Recited by Brigid Christison.
Jamoytius – a simple lad-
Was primitive, but never bad.
Too frequently misunderstood,
His eyesight very far from good,
And somewhat scantily attired,
His looks left much to be desired.
Flat-headed, with enormous eyes
He’d never win a beauty prize,
And socially he’d not excel,
(Tho’ his descendants did quite well).
His home was with the bonny Scot,
Ludlovian vintage was his lot,
And, as an early vertebrate,
Was ill-equipped with armour plate,
Albeit he was quite unique
And had a very fine physique,
For, later on the experts found
That he was almost muscle-bound,
Oblivious of fame he’d win
Exhibiting his dorsal fin.
Include him in much baser lists,
Mistaking his naivete
For juvenile delinquency,
But tho’ he was no socialite
His charms attracted Dr. White
Who’s brought him scientific fame
And given him a learned name.
So ponder well this fossil tale,
While sipping down the pint of ale.
Who knows in far off times to be
They’ll dig you up, or may be me,
And, fossil-famous over night,
Our Latin names will spring to light,
But complications must arise,
With modern aids to civilize,
For, can’t you hear an angry squeal-
“Well, now we’re sunk, the teeth aren’t real!”
And thereupon the wise and sage
Will introduce the Plastics Age.
Nancy P. Tupholme (nee Morris) - 1955
Nancy P. Morris was well-known by her friends and colleagues for her scientific poetry, but almost none was published! In Aid of Jamoytius is one of two poems featured in the Society of Vertebrate Paleontology news bulletin from 1955. We don’t know if she submitted her poems to be published or if they were submitted on her behalf.
The star of this poem is Jamoytius kerwoodi, described as “primitive” with poor eyesight, a flat head, and enormous eyes. Indeed, Jamoytius possessed these traits, alongside a prominent tail fin, only one nostril, no lower jaw, and a branchial basket (a type of respiratory organ similar to gills). These structures helped scientists identify that Jamoytius is a very early fish, part of a group named after it called the Jamoytiiformes, who were close relatives of the more well known “jawless fish” called the anaspids. Jamoytius lived during the Early Silurian period (the Llandovery Epoch, approximately 443-433 million years ago), referred to as Ludlovian in the poem as Jamoytius was found in the Ludlow group of rock formations in Scotland. Jawless fish were increasingly more common during this time in history. Indeed, Jamoytius is one of the earliest vertebrate animal fossils from Europe, and its excellent preservation of soft tissues like skin and eyes have made it ideal for understanding the evolution of common features that unite vertebrates.
Nancy also alludes to an interesting concept in the last verse of her poem. She talks about how humans may become famous fossils in the future to a yet unknown researcher and that those researchers will call the time we lived in the “Plastic Age”. This prediction is quite on point, as modern scientists often refer to the modern geologic period as the Anthropocene Epoch due to the massive influence human technology, activity and materials has or will have on the geological record.

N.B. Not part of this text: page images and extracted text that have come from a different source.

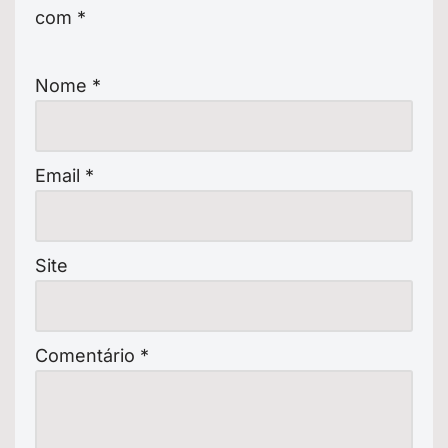
com
*
Nome
*
Email
*
Site
Comentário
*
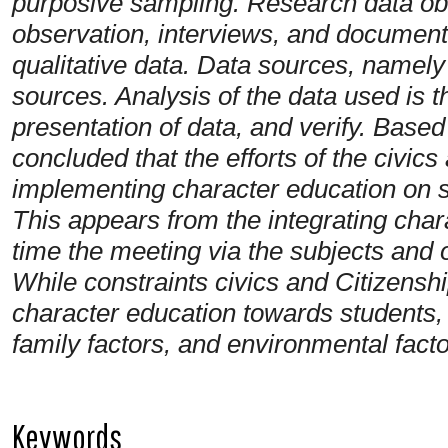
purposive sampling. Research data ob
observation, interviews, and documenta
qualitative data. Data sources, namel
sources. Analysis of the data used is t
presentation of data, and verify. Based 
concluded that the efforts of the civics
implementing character education on s
This appears from the integrating char
time the meeting via the subjects and o
While constraints civics and Citizensh
character education towards students, i.
family factors, and environmental factor
Keywords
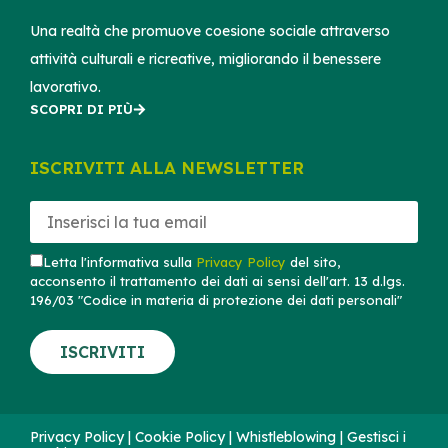
Una realtà che promuove coesione sociale attraverso
attività culturali e ricreative, migliorando il benessere
lavorativo.
SCOPRI DI PIÙ
ISCRIVITI ALLA NEWSLETTER
Letta l'informativa sulla
Privacy Policy
del sito,
acconsento il trattamento dei dati ai sensi dell'art. 13 d.lgs.
196/03 "Codice in materia di protezione dei dati personali"
ISCRIVITI
Privacy Policy
|
Cookie Policy
|
Whistleblowing
|
Gestisci i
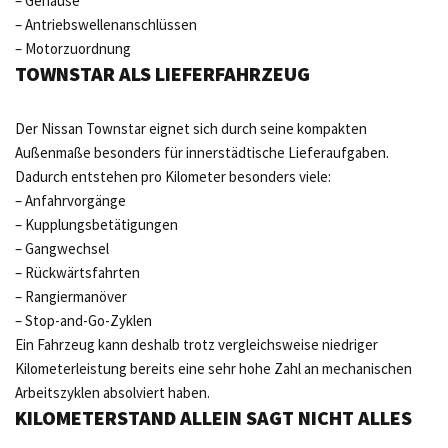
– Gehäuse
– Antriebswellenanschlüssen
– Motorzuordnung
TOWNSTAR ALS LIEFERFAHRZEUG
Der Nissan Townstar eignet sich durch seine kompakten
Außenmaße besonders für innerstädtische Lieferaufgaben.
Dadurch entstehen pro Kilometer besonders viele:
– Anfahrvorgänge
– Kupplungsbetätigungen
– Gangwechsel
– Rückwärtsfahrten
– Rangiermanöver
– Stop-and-Go-Zyklen
Ein Fahrzeug kann deshalb trotz vergleichsweise niedriger
Kilometerleistung bereits eine sehr hohe Zahl an mechanischen
Arbeitszyklen absolviert haben.
KILOMETERSTAND ALLEIN SAGT NICHT ALLES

In 1940, 28-year-old Nancy P. Morris signed on as a part-time Clerk at the Geological Society in London. She was heavily involved in the Society from the get-go: along with her colleague Jane Eastwood, Nancy played a vital role in rescuing archival materials from bombings during WWII. Nancy and Jane worked out of Burlington House, the only Society building that remained open when war broke out. Scientific meetings were even held there, and it seems the main precaution taken by senior staff was to purchase a fire-proof cover for the author catalogue in the library. Burlington House was even bombed several times but was mostly unscathed thanks to several “fire watchers” hired to put out fires on the building.
In April 1942, Nancy arrived at Burlington House one morning to find all the windows had been shattered by bombs. The building was mostly intact however, so Nancy and Jane spent the day tossing broken glass out of the building and into the street. The windows were boarded up and were not replaced until after the war. Despite this, the building remained open and scientists were still able to borrow from the library.
Nancy started working for the Royal Society of London in 1962 until her retirement, next door to Burlington House. Throughout her career however, she remained involved with the Geological Society and conducted volunteer work for the Archives. Nancy’s personal interviews and memoirs have been a great source of historical information on the inner workings of the Societies, and during her career she was an invaluable archivist.